What made them fun?  Flying the routes at 150 to 200 feet off the surface at speeds of 540 knots!  Occasionally, a student will ask about that 250-knot-below-10,000-foot rule.

“Not applicable on a military training route in a military airplane,” was my standard answer.

Five hundred and forty knots!  If you divide by 60, you quickly discover you can refer to that same velocity as nine miles a minute.  Nine miles a minute!  Over 910 feet per second.  Almost as fast as a speeding bullet—well—a slow speeding bullet anyway.

Still, 540 KIAS is fast!

From the cockpit, the world looks completely different.  The best I can do to describe it is to take you back to the movie, Star Wars.  When Luke flies into the crevasse on the Death Star, the scene shows the craft screaming through the corridor on his mission.

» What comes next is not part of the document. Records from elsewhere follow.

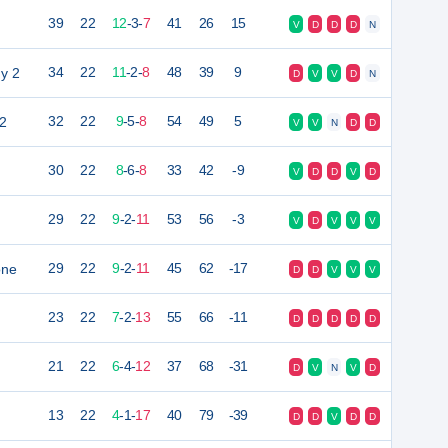
39
22
12
-
3
-
7
41
26
15
V
D
D
D
N
y 2
34
22
11
-
2
-
8
48
39
9
D
V
V
D
N
 2
32
22
9
-
5
-
8
54
49
5
V
V
N
D
D
30
22
8
-
6
-
8
33
42
-9
V
D
D
V
D
29
22
9
-
2
-
11
53
56
-3
V
D
V
V
V
one
29
22
9
-
2
-
11
45
62
-17
D
D
V
V
V
23
22
7
-
2
-
13
55
66
-11
D
D
D
D
D
21
22
6
-
4
-
12
37
68
-31
D
V
N
V
D
13
22
4
-
1
-
17
40
79
-39
D
D
V
D
D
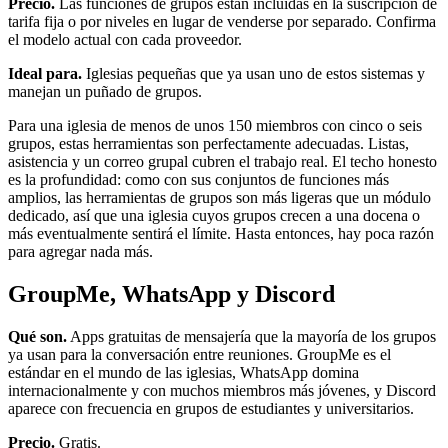
Precio.
Las funciones de grupos están incluidas en la suscripción de
tarifa fija o por niveles en lugar de venderse por separado. Confirma
el modelo actual con cada proveedor.
Ideal para.
Iglesias pequeñas que ya usan uno de estos sistemas y
manejan un puñado de grupos.
Para una iglesia de menos de unos 150 miembros con cinco o seis
grupos, estas herramientas son perfectamente adecuadas. Listas,
asistencia y un correo grupal cubren el trabajo real. El techo honesto
es la profundidad: como con sus conjuntos de funciones más
amplios, las herramientas de grupos son más ligeras que un módulo
dedicado, así que una iglesia cuyos grupos crecen a una docena o
más eventualmente sentirá el límite. Hasta entonces, hay poca razón
para agregar nada más.
GroupMe, WhatsApp y Discord
Qué son.
Apps gratuitas de mensajería que la mayoría de los grupos
ya usan para la conversación entre reuniones. GroupMe es el
estándar en el mundo de las iglesias, WhatsApp domina
internacionalmente y con muchos miembros más jóvenes, y Discord
aparece con frecuencia en grupos de estudiantes y universitarios.
Precio.
Gratis.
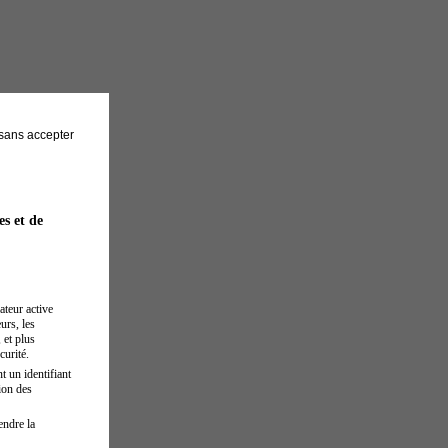
sans accepter
es et de
ateur active
urs, les
 et plus
curité.
t un identifiant
ion des
endre la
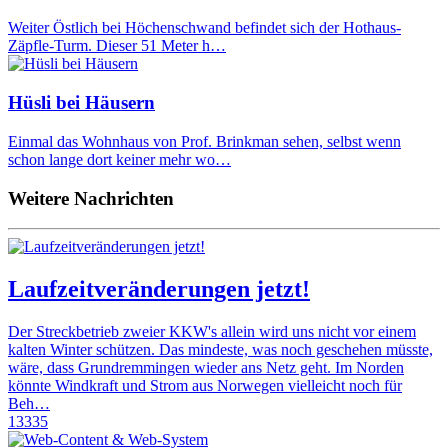
Weiter Östlich bei Höchenschwand befindet sich der Hothaus-
Zäpfle-Turm. Dieser 51 Meter h…
Hüsli bei Häusern
Einmal das Wohnhaus von Prof. Brinkman sehen, selbst wenn
schon lange dort keiner mehr wo…
Weitere Nachrichten
Laufzeitveränderungen jetzt!
Der Streckbetrieb zweier KKW's allein wird uns nicht vor einem
kalten Winter schützen. Das mindeste, was noch geschehen müsste,
wäre, dass Grundremmingen wieder ans Netz geht. Im Norden
könnte Windkraft und Strom aus Norwegen vielleicht noch für
Beh…
13335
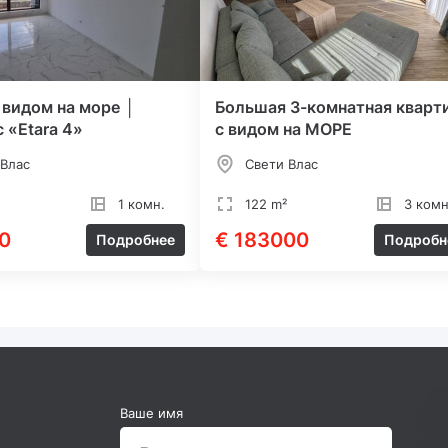
 видом на море │
Большая 3-комнатная кварт
 «Etara 4»
с видом на МОРЕ
 Влас
Свети Влас
1 комн.
122 m²
3 комн
0
€ 183000
Подробнее
Подробн
Ваше имя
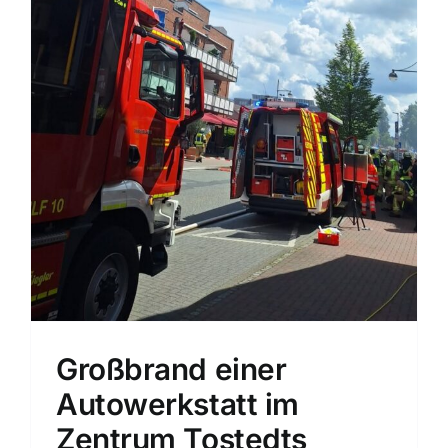
Großbrand einer
Autowerkstatt im
Zentrum Tostedts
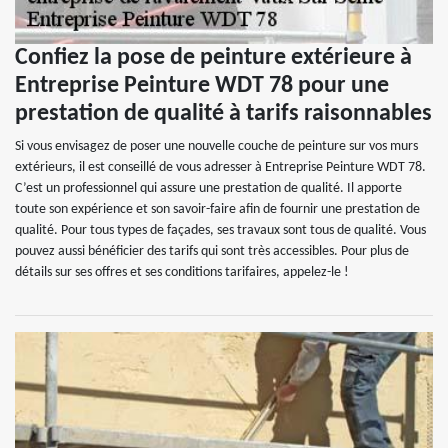
Confiez la pose de peinture extérieure à
Entreprise Peinture WDT 78 pour une
prestation de qualité à tarifs raisonnables
Si vous envisagez de poser une nouvelle couche de peinture sur vos murs
extérieurs, il est conseillé de vous adresser à Entreprise Peinture WDT 78.
C’est un professionnel qui assure une prestation de qualité. Il apporte
toute son expérience et son savoir-faire afin de fournir une prestation de
qualité. Pour tous types de façades, ses travaux sont tous de qualité. Vous
pouvez aussi bénéficier des tarifs qui sont très accessibles. Pour plus de
détails sur ses offres et ses conditions tarifaires, appelez-le !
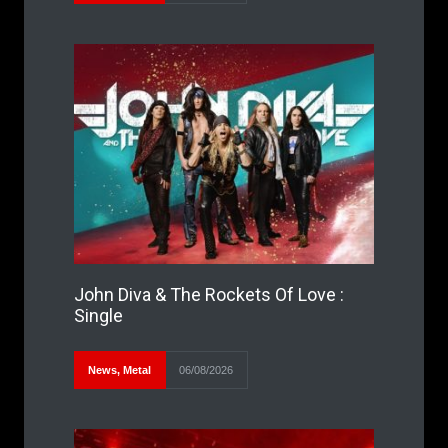
John Diva & The Rockets Of Love :
Single
News
,
Metal
06/08/2026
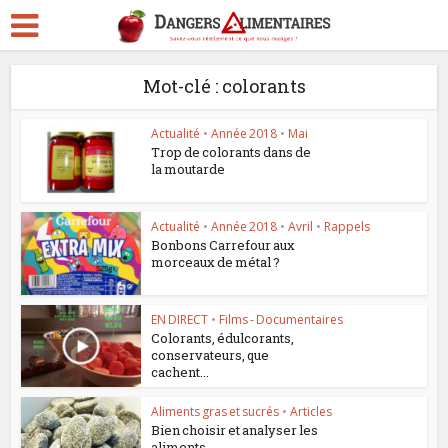
Mot-clé : colorants
Actualité
•
Année 2018
•
Mai
Trop de colorants dans de
la moutarde
Actualité
•
Année 2018
•
Avril
•
Rappels
Bonbons Carrefour aux
morceaux de métal ?
EN DIRECT
•
Films - Documentaires
Colorants, édulcorants,
conservateurs, que
cachent...
Aliments gras et sucrés
•
Articles
Bien choisir et analyser les
aliments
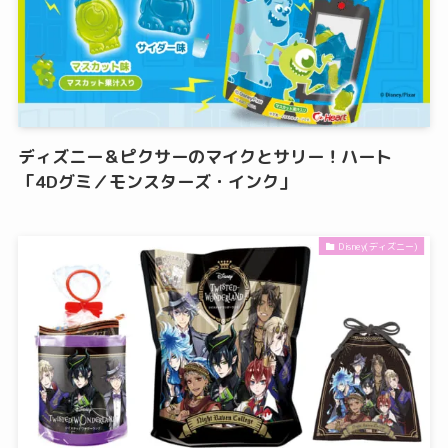
ディズニー＆ピクサーのマイクとサリー！ハート
「4Dグミ／モンスターズ・インク」
Disney(ディズニー)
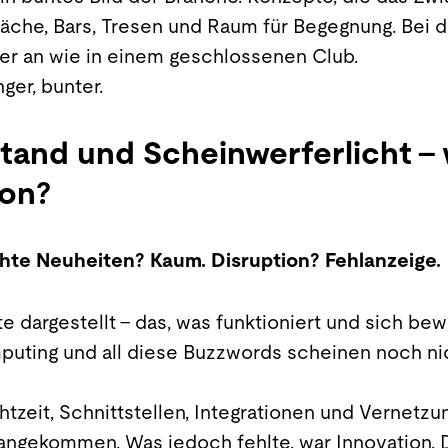
zfläche, Bars, Tresen und Raum für Begegnung. Bei
her an wie in einem geschlossenen Club.
ger, bunter.
stand und Scheinwerferlicht – 
ion?
hte Neuheiten? Kaum. Disruption? Fehlanzeige.
 dargestellt – das, was funktioniert und sich bew
puting und all diese Buzzwords scheinen noch nic
tzeit, Schnittstellen, Integrationen und Vernetzu
 angekommen. Was jedoch fehlte, war Innovation. D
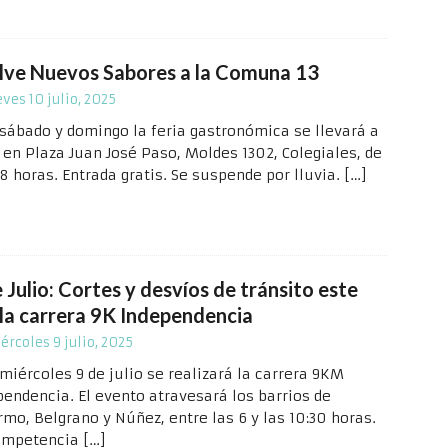
lve Nuevos Sabores a la Comuna 13
eves 10 julio, 2025
 sábado y domingo la feria gastronómica se llevará a
 en Plaza Juan José Paso, Moldes 1302, Colegiales, de
18 horas. Entrada gratis. Se suspende por lluvia.
[…]
 Julio: Cortes y desvíos de tránsito este
 la carrera 9K Independencia
ércoles 9 julio, 2025
miércoles 9 de julio se realizará la carrera 9KM
pendencia. El evento atravesará los barrios de
rmo, Belgrano y Núñez, entre las 6 y las 10:30 horas.
ompetencia
[…]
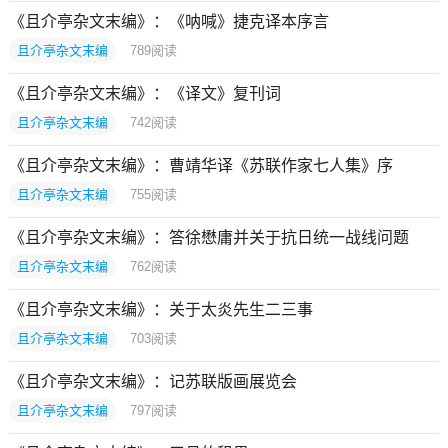
《且介亭杂文末编》：《呐喊》捷克译本序言
且介亭杂文末编
789
阅读
《且介亭杂文末编》：《译文》复刊词
且介亭杂文末编
742
阅读
《且介亭杂文末编》：曹靖华译《苏联作家七人集》序
且介亭杂文末编
755
阅读
《且介亭杂文末编》：答徐懋庸并关于抗日统一战线问题
且介亭杂文末编
762
阅读
《且介亭杂文末编》：关于太炎先生二三事
且介亭杂文末编
703
阅读
《且介亭杂文末编》：记苏联版画展览会
且介亭杂文末编
797
阅读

Got to tell you, flying a jet close to the ground at those speeds is just like that.  On the routes in Florida, it is somewhat easy because you don’t have to worry about changing elevations and rock outcroppings.

I remember being on VR-1002 one fine Friday approaching the Gulf of Mexico near Cedar Key.  I was pushing it hard around the corner in a high-g low altitude right turn.  I had my Corsair banked over to about 75 degrees angle-of-bank; the g-meter was somewhere near four in the turn.  I looked down, to my right, and there were a couple of guys on a boat, fishing.  I wondered what they were catching.  For just a moment, they stopped fishing and waved.  I waved back, but wondered if they saw it before I was gone.

Out West, things are a little different.  You have to worry about the changing elevations and those rock outcroppings.

In other words, when you fly up to a ridgeline, you have to roll the jet upside down—200 feet above the ground.  Then you pull about four g’s across the ridgeline to the get to the other side.  When they told us we would learn how to do this at Weapons School, we all looked a little like deer staring into headlights.

The first few times, we never made it close to crossing at 200 feet above the rocks.  But eventually with a little practice, we got it.  Just as I am sure, the new generation has got it.

Wish I could go flying with them sometime.  I miss the low-levels.